Thursday, September 17, 2015 - 10:30 to 12:00
D2 Works. 1
Ruben Verborgh


A Semantic Method for Multiple Resources Exploitation

Being able to extract and exploit information that is included in multiple resources (repositories, corpora, etc.) is essential to benefiting from the increasing availability and complementary nature of such data scattered across the World Wide Web. However, such an endeavour raises a number of challenges including dealing with the diverse structures of such resources, different relationships among such data, and the overlapping and complementary nature of the information. Thus, developing a semantic method that can extract semantic information and hidden associations would help overcome such difficulties that occur when dealing with multiple resources. This paper presents a new semantic method that exploits the overlap between various resources with different structures (i.e. ontologies as forms of structured data and corpora as examples of unstructured data) and employs semantic relations, specifically sibling relations, to infer new information that may not exist in the original resources. Then, this method employs the new information in a content-based recommender system to enhance the quality of the provided recommendations (i.e. articles) in complex fields that are inherently characterised by varying relations and structures, such as bioinformatics.

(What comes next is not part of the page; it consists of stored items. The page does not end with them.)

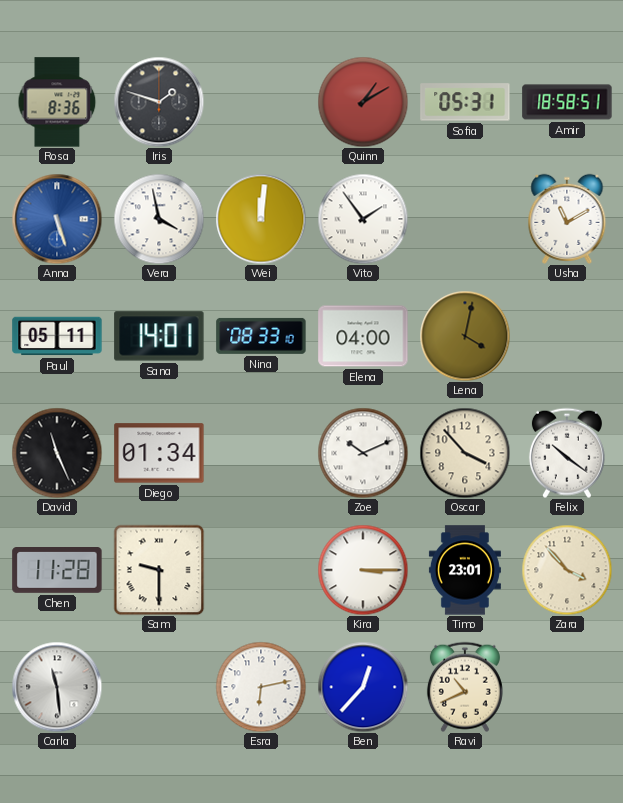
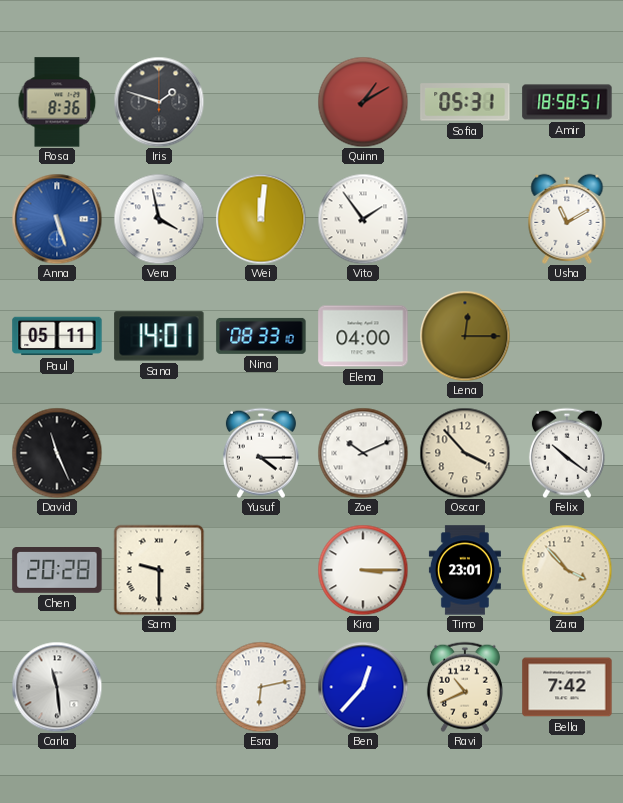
Lena: 4:02 -> 12:15
Diego: 01:34 -> none
Yusuf: none -> 4:15
Chen: 11:28 -> 20:28
Bella: none -> 7:42
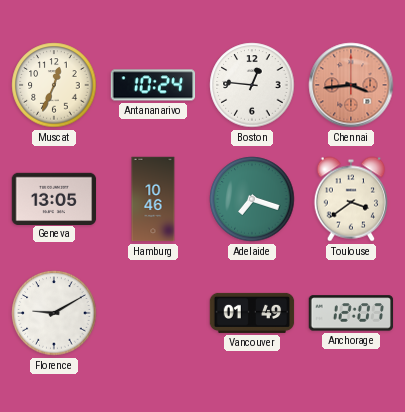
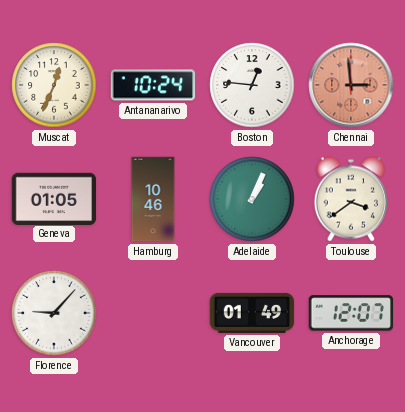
Chennai: 3:44 -> 2:59
Geneva: 13:05 -> 01:05
Adelaide: 7:18 -> 1:04
Florence: 9:10 -> 9:07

In addition, this method is accompanied by an automatic tool that is responsible for tailoring individual recommendations to each user based on his/her profile.

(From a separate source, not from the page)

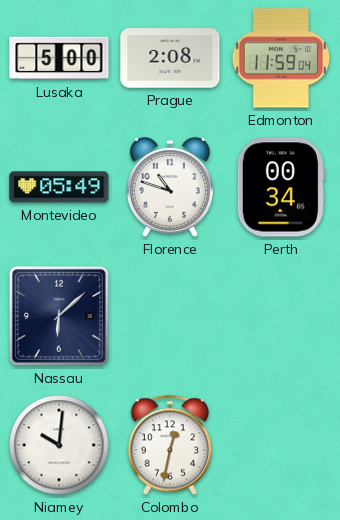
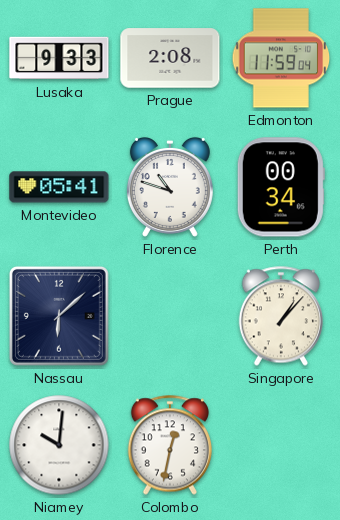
Lusaka: 5:00 -> 9:33
Montevideo: 05:49 -> 05:41
Singapore: none -> 1:07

Streaming Transformation of XML to RDF using XPath-based Mappings

The Extensible Markup Language (XML) has become a widely adopted data interchange format. With the rise of Linked Data published using the Resource Description Framework (RDF), a number of tools for transforming XML to RDF have been developed. Specifying XML to RDF mappings for these tools often requires skills in programming languages such as XSLT or XQuery. Moreover, these tools are rarely able to deal with large XML inputs. We introduce an XML to RDF transformation approach, which is based on mappings comprising RDF triple templates that employ simple XPath expressions. Thanks to the restricted XPath expressions, which can be evaluated against a stream of XML data, our implementation can handle extremely large input XML files. To process the XML input efficiently, we employ XML filtering techniques and a strategy for selecting relevant XML nodes to generate RDF triples from. We show that the time complexity of our mapping algorithm is linear in the size of the XML input and also prove its practical efficiency with an evaluation on large real-world data.

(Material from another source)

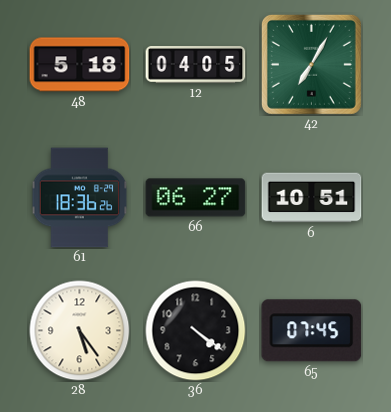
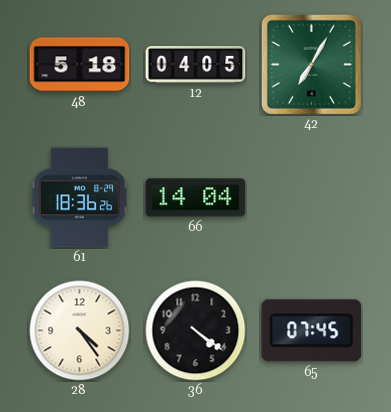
66: 06:27 -> 14:04
6: 10:51 -> none
28: 5:24 -> 4:24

SemaGrow: Optimizing Federated SPARQL queries

Processing SPARQL queries involves the construction of an efficient query plan to guide query execution. Alternative plans can vary in the resources and the amount of time that they need by orders of magnitude, making planning crucial for efficiency. On the other hand, the construction of optimal plans can become computationally intensive and it also operates upon detailed, difficult to obtain, metadata. In this paper we present Semagrow, a federated SPARQL querying system that uses metadata about the federated data sources in order to optimize query execution. We balance between a query optimizer that introduces little overhead, has appropriate fall backs in the absence of metadata, but at the same time produces optimal plans in as many situations as possible. Semagrow also exploits non-blocking and asynchronous stream processing technologies to achieve query execution efficiency and robustness. We also present and analyse empirical results using the FedBench benchmark to compare Semagrow against FedX and SPLENDID. Semagrow clearly outperforms SPLENDID and it is either on a par or much faster than FedX.